Il gelo è sceso sulla nostra voglia di vivere. Abbiamo anche compreso, frutto di lunghe -e faticose- riflessioni, qual’è stata la nostra parte nell’esperienza difficile che ci ha attraversato, qual’è stato il gioco del caso e delle cause, e come, in fondo, non poteva che andare così.

Eppure, non ce la sentiamo ancora di perdonare, o di perdonarci. Siamo attaccati al ricordo dei dolci giorni passati, alla bellezza delle esperienze e al vigore e alla fiducia che provavamo allora. Allora, ma non certo adesso.

Adesso vogliamo solo fermarci nel rimpianto e nell’astio, ricordare con risentimento le gioie passate e l’offesa che la vita ci ha -ingiustamente?- inferto, sentirci feriti e delusi e restare, come una giornata fredda e umida, apatici e rancorosi.
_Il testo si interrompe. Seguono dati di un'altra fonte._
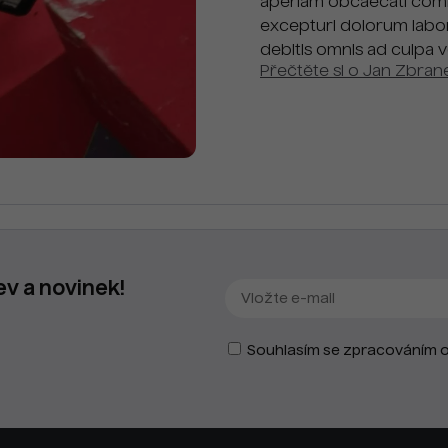
aperiam obcaecati comm
excepturi dolorum labor
debitis omnis ad culpa 
Přečtěte si o Jan Zbran
ev a novinek!
Souhlasím se zpracováním o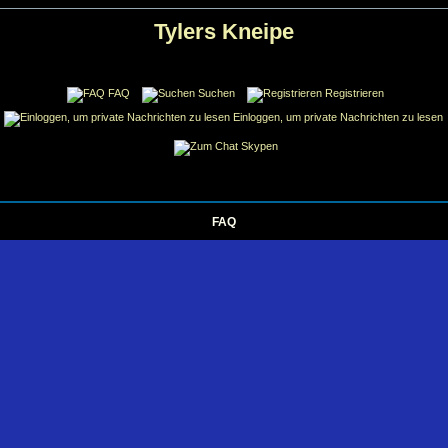
Tylers Kneipe
FAQ
Suchen
Registrieren
Einloggen, um private Nachrichten zu lesen
Skypen
FAQ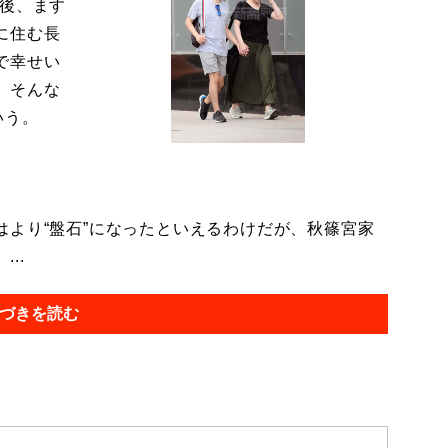
今後、ます
に住む長
で幸せい
。そんな
いう。
より“盤石”になったといえるわけだが、秋篠宮家
..
づきを読む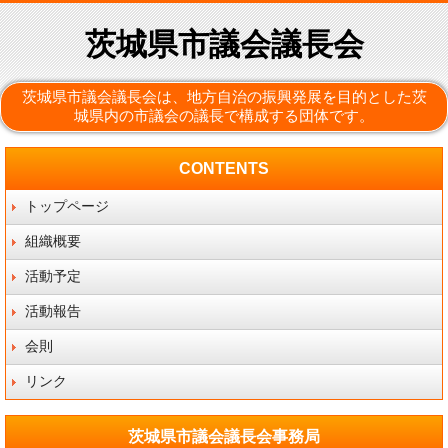
茨城県市議会議長会
茨城県市議会議長会は、地方自治の振興発展を目的とした茨
城県内の市議会の議長で構成する団体です。
CONTENTS
トップページ
組織概要
活動予定
活動報告
会則
リンク
茨城県市議会議長会事務局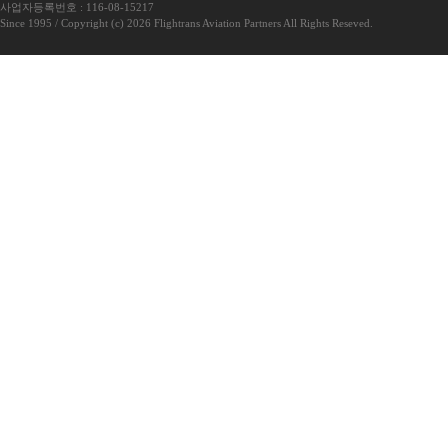
사업자등록번호 : 116-08-15217
Since 1995 / Copyright (c) 2026 Flightrans Aviation Partners All Rights Reseved.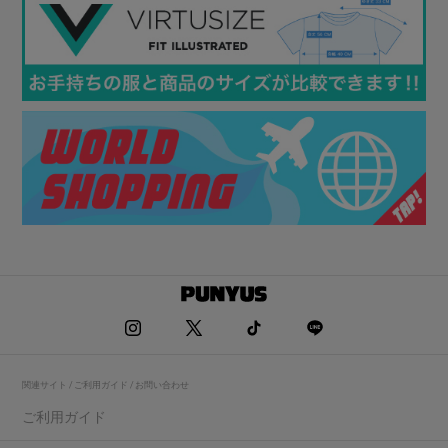
関連サイト / ご利用ガイド / お問い合わせ
ご利用ガイド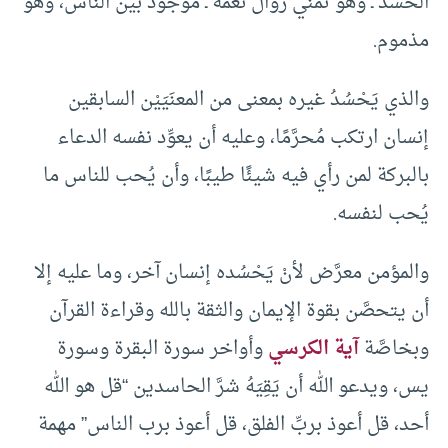
الحسد ـ وهو تمنِّي زوال نعمة ـ موجود بين الناس، وهو
مذموم.
والذي يَحْسُدُ غيره بمعنى من المعنَيَيْن السابقين
إنسان ارتكب مُحرَّمًا، وعليه أن يعوِّد نفسه الدعاء
بالبركة لمن رأي فيه شيئًا طيبًا، وأن يُحب للناس ما
يُحب لنفسه.
والمؤمن معرَّض لأنْ يَحْسُده إنسان آخر، وما عليه إلا
أن يتحصَّن بقوة الإيمان والثقة بالله وقراءة القرآن
وبخاصَّة
آية الكرسي
وأواخر سورة البقرة وسورة
يس، ويدعو الله أن يَقِيَهُ شرَّ الحاسدين “قل هو الله
أحد، قل أعوذ بربِّ الفلق، قل أعوذ برب الناس” مهمة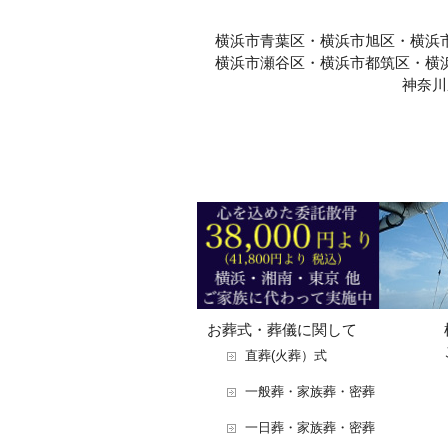
横浜市青葉区・横浜市旭区・横浜
横浜市瀬谷区・横浜市都筑区・横
神奈川
お葬式・葬儀に関して
直葬(火葬）式
一般葬・家族葬・密葬
一日葬・家族葬・密葬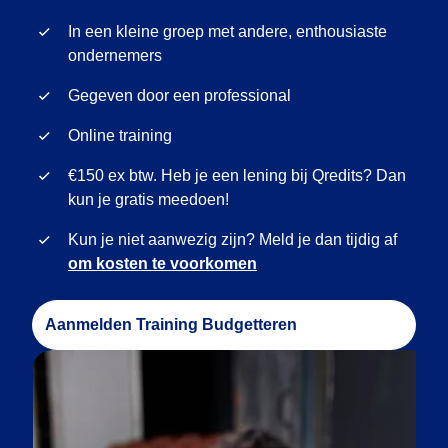
In een kleine groep met andere, enthousiaste
ondernemers
Gegeven door een professional
Online training
€150 ex btw. Heb je een lening bij Qredits? Dan
kun je gratis meedoen!
Kun je niet aanwezig zijn? Meld je dan tijdig af
om kosten te voorkomen
Aanmelden Training Budgetteren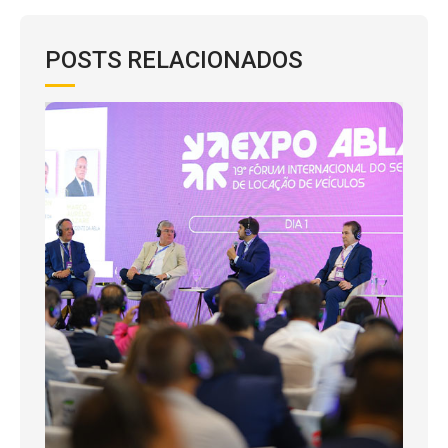
POSTS RELACIONADOS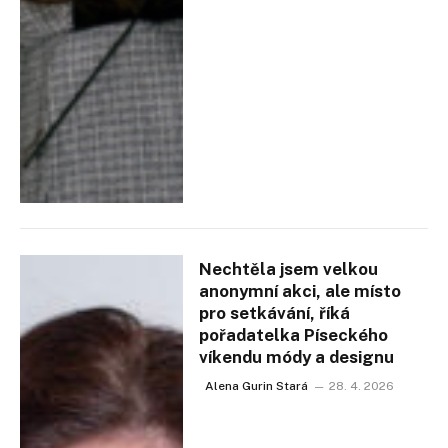
Nechtěla jsem velkou
anonymní akci, ale místo
pro setkávání, říká
pořadatelka Píseckého
víkendu módy a designu
Alena Gurin Stará
28. 4. 2026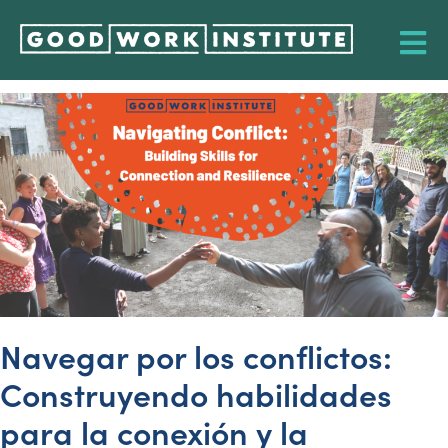
Navegar por los conflictos:
Construyendo habilidades
para la conexión y la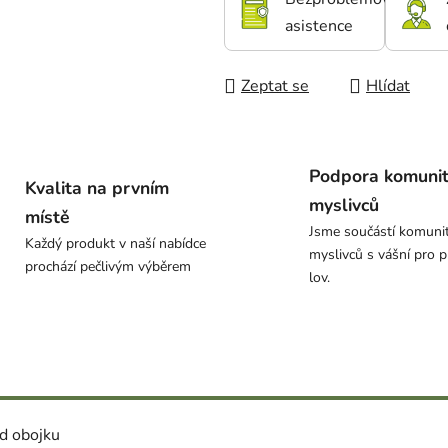
asistence
Zeptat se
Hlídat
Podpora komuni
Kvalita na prvním
myslivců
místě
Jsme součástí komuni
Každý produkt v naší nabídce
myslivců s vášní pro p
prochází pečlivým výběrem
lov.
od obojku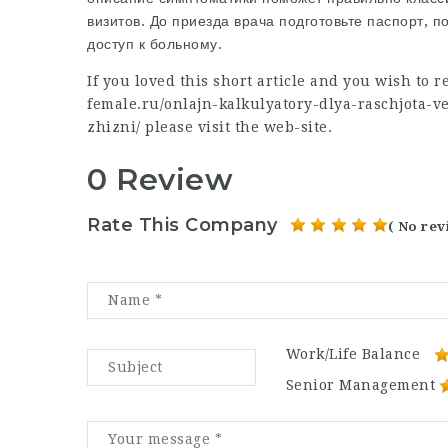
визитов. До приезда врача подготовьте паспорт, 
доступ к больному.
If you loved this short article and you wish to r
female.ru/onlajn-kalkulyatory-dlya-raschjota-v
zhizni/
please visit the web-site.
0 Review
Rate This Company
( No rev
Work/Life Balance
Senior Management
Così la festa celtica di Imbolc del 1° febbraio sembra essere dedicata a noi, che siamo in bilico tra inverno e primavera, incerti se rivolgerci ai frutti raggrinziti dell’anno passato, o a buttarci con tutte le nostre forze -ma quali forze?- nelle gemme che lentamente si stanno ammorbidendo -non certo schiudendo!- sui rami bagnati dalla pioggia. Sentiamo che è troppo presto per rivolgerci alla primavera, ma troppo tardi ormai per gustare i frutti dissolti del passato, che pure avevamo gustato allora, anzi forse un po’ della noia del ricordare si sta impadronendo di noi, e così pare che persino quella gioia illusoria ci venga negata.

Resilienza.

Ci arrendiamo e accogliamo il presente, nel lento fluire della realtà che ci porta con sé e che noi siamo, nella natura che cura tutte le ferite trasformandole. Ci conosceremo diversi nostro malgrado, dopo avere assaggiato la polpa dolce del passato siamo anche in grado di gustare quelle secche bucce nere mummificate dal freddo, che lentamente stanno concimando i nostri cuori, come un’amara medicina.
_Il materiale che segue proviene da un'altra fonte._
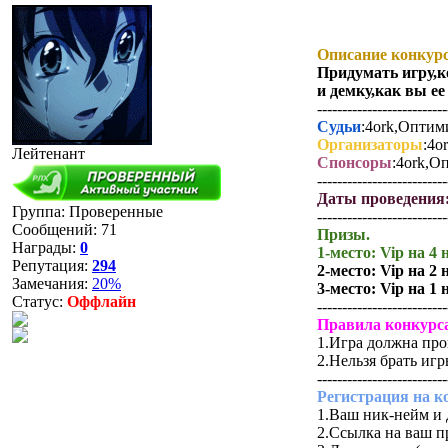
Описание конкурс
Придумать игру,к
и демку,как вы е
--------------------------
Судьи
:4ork,Оптими
Организаторы
:4o
Лейтенант
Спонсоры
:4ork,Оп
--------------------------
Даты проведения
Группа: Проверенные
--------------------------
Сообщений:
71
Призы.
Награды:
0
1-место: Vip на 4
Репутация:
294
2-место: Vip на 2
Замечания:
20%
3-место: Vip на 1
Статус:
Оффлайн
--------------------------
Правила конкурса
1.Игра должна пр
2.Нельзя брать игр
--------------------------
Регистрация на к
1.Ваш ник-нейм и д
2.Ссылка на ваш п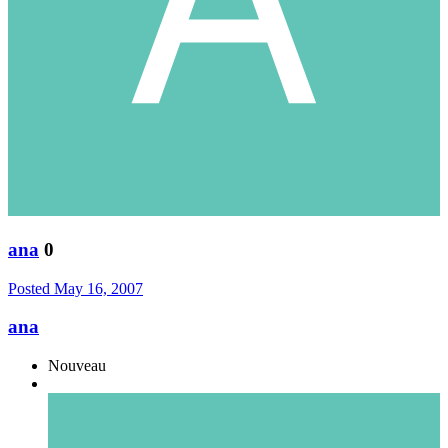
ana
0
Posted
May 16, 2007
ana
Nouveau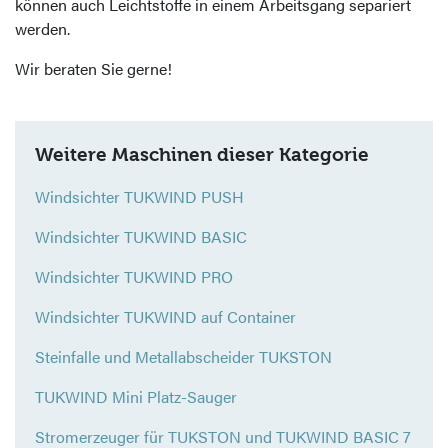
können auch Leichtstoffe in einem Arbeitsgang separiert
werden.
Wir beraten Sie gerne!
Weitere Maschinen dieser Kategorie
Windsichter TUKWIND PUSH
Windsichter TUKWIND BASIC
Windsichter TUKWIND PRO
Windsichter TUKWIND auf Container
Steinfalle und Metallabscheider TUKSTON
TUKWIND Mini Platz-Sauger
Stromerzeuger für TUKSTON und TUKWIND BASIC 7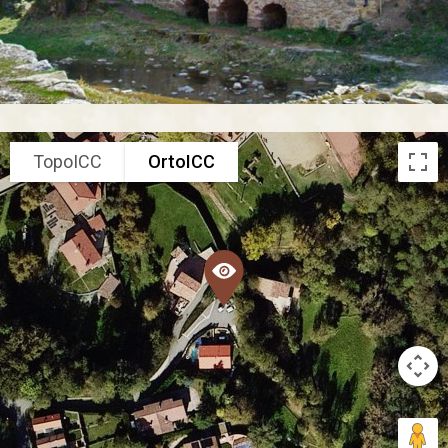
TopoICC
OrtoICC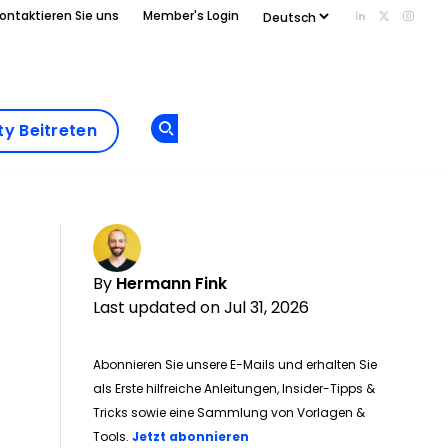
ontaktieren Sie uns
Member's Login
Add us on Li
Follow us
Follo
Add as
a
Community
preferred
y Beitreten
Opens new window
Beitreten
source
on
Google
By
Hermann Fink
Last updated on Jul 31, 2026
Abonnieren Sie unsere E-Mails und erhalten Sie
als Erste hilfreiche Anleitungen, Insider-Tipps &
Tricks sowie eine Sammlung von Vorlagen &
Tools.
Jetzt abonnieren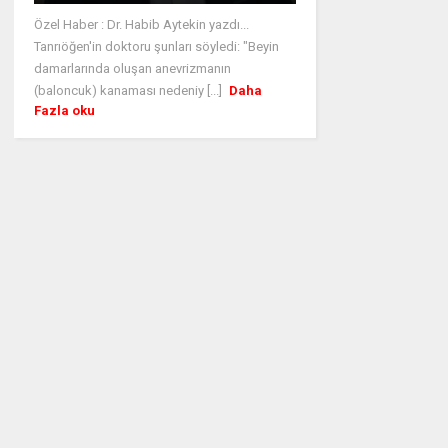
Özel Haber : Dr. Habib Aytekin yazdı...
Tanrıöğen'in doktoru şunları söyledi: "Beyin
damarlarında oluşan anevrizmanın
(baloncuk) kanaması nedeniy [...]
Daha
Fazla oku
Andiamo incontro alla tristezza e alla malinconia abbracciandole premurosamente, senza evitarle. Osserviamole con cura e attenzione, lasciamo che il nostro sguardo reso sottile e penetrante come il rasoio del chirurgo dalla verità che ci ha colpiti, si faccia spazio attraverso la paura nei nostri cuori e nelle nostre menti, finché la stagione sembra essere ferma e il movimento verso l’equinozio quasi assente, cavalchiamo l’inerzia perché ci assecondi in questo lavoro di silenziosa guarigione, senza cercarla.

Dopo, non ci sarà più tempo per leccarsi le ferite. Le gocce di pioggia allineate sul ramo si trasformeranno in boccioli impetuosi, e il nuovo ci metterà fretta.